# [Instructions to follow]
Among the entries below, which lines include the string "otorgamiento"? Show each one.

# [Data supplied]
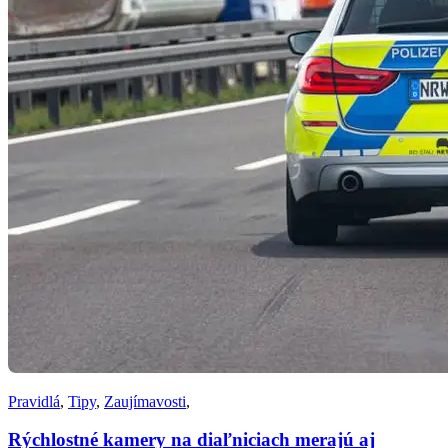
Pravidlá
,
Tipy
,
Zaujímavosti
,
Rýchlostné kamery na diaľniciach merajú aj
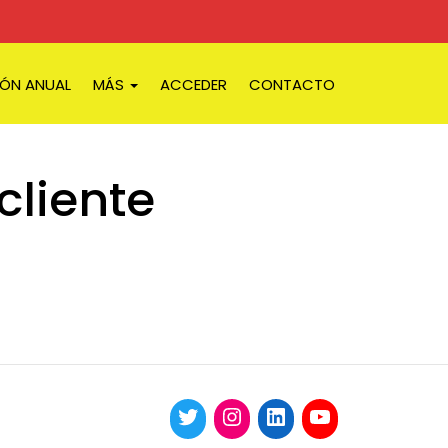
IÓN ANUAL
MÁS
ACCEDER
CONTACTO
cliente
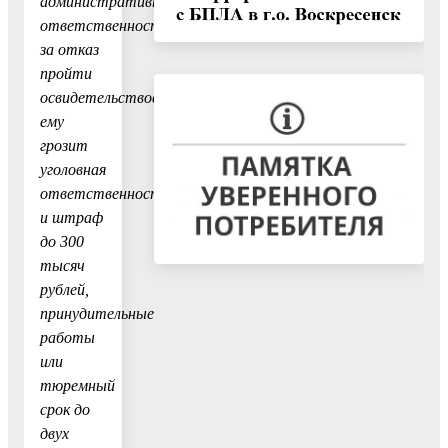
административной
ответственности
за отказ
пройти
освидетельствование,
ему
грозит
уголовная
ответственность
и штраф
до 300
тысяч
рублей,
принудительные
работы
или
тюремный
срок до
двух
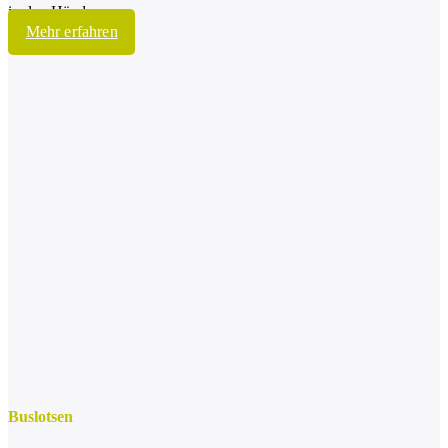
in den Händen.
Mehr erfahren
Buslotsen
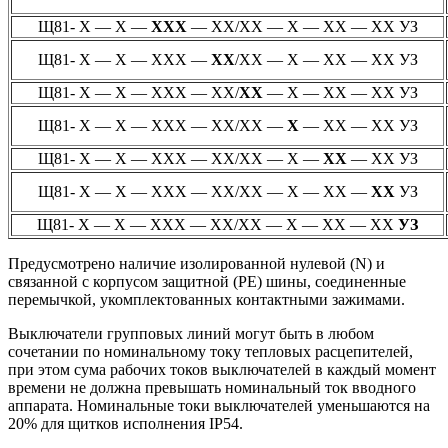
Щ81- Х — Х —
ХХХ
— ХХ/ХХ — Х — ХХ — ХХ УЗ
Щ81- Х — Х — ХХХ —
ХХ
/ХХ — Х — ХХ — ХХ УЗ
Щ81- Х — Х — ХХХ — ХХ/
ХХ
— Х — ХХ — ХХ УЗ
Щ81- Х — Х — ХХХ — ХХ/ХХ —
Х
— ХХ — ХХ УЗ
Щ81- Х — Х — ХХХ — ХХ/ХХ — Х —
ХХ
— ХХ УЗ
Щ81- Х — Х — ХХХ — ХХ/ХХ — Х — ХХ —
ХХ
УЗ
Щ81- Х — Х — ХХХ — ХХ/ХХ — Х — ХХ — ХХ
УЗ
Предусмотрено наличие изолированной нулевой (N) и
связанной с корпусом защитной (PE) шины, соединенные
перемычкой, укомплектованных контактными зажимами.
Выключатели групповых линий могут быть в любом
сочетании по номинальному току тепловых расцепителей,
при этом сума рабочих токов выключателей в каждый момент
времени не должна превышать номинальный ток вводного
аппарата. Номинальные токи выключателей уменьшаются на
20% для щитков исполнения IP54.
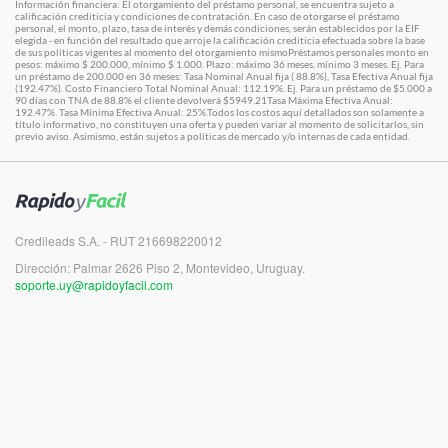
Información financiera: El otorgamiento del préstamo personal, se encuentra sujeto a
calificación crediticia y condiciones de contratación. En caso de otorgarse el préstamo
personal, el monto, plazo, tasa de interés y demás condiciones, serán establecidos por la EIF
elegida - en función del resultado que arroje la calificación crediticia efectuada sobre la base
de sus políticas vigentes al momento del otorgamiento mismoPréstamos personales monto en
pesos: máximo $ 200.000, mínimo $ 1.000. Plazo: máximo 36 meses, mínimo 3 meses. Ej. Para
un préstamo de 200.000 en 36 meses: Tasa Nominal Anual fija ( 88.8%), Tasa Efectiva Anual fija
(192.47%). Costo Financiero Total Nominal Anual: 112.19%. Ej. Para un préstamo de $5.000 a
90 días con TNA de 88.8% el cliente devolverá $5949.21Tasa Máxima Efectiva Anual:
192.47%. Tasa Mínima Efectiva Anual: 25%.Todos los costos aquí detallados son solamente a
título informativo, no constituyen una oferta y pueden variar al momento de solicitarlos, sin
previo aviso. Asimismo, están sujetos a políticas de mercado y/o internas de cada entidad.
Credileads S.A. - RUT 216698220012
Dirección: Palmar 2626 Piso 2, Montevideo, Uruguay.
soporte.uy@rapidoyfacil.com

# [Output for this exercise]
Información financiera: El otorgamiento del préstamo personal, se encuentra sujeto a
de sus políticas vigentes al momento del otorgamiento mismoPréstamos personales monto en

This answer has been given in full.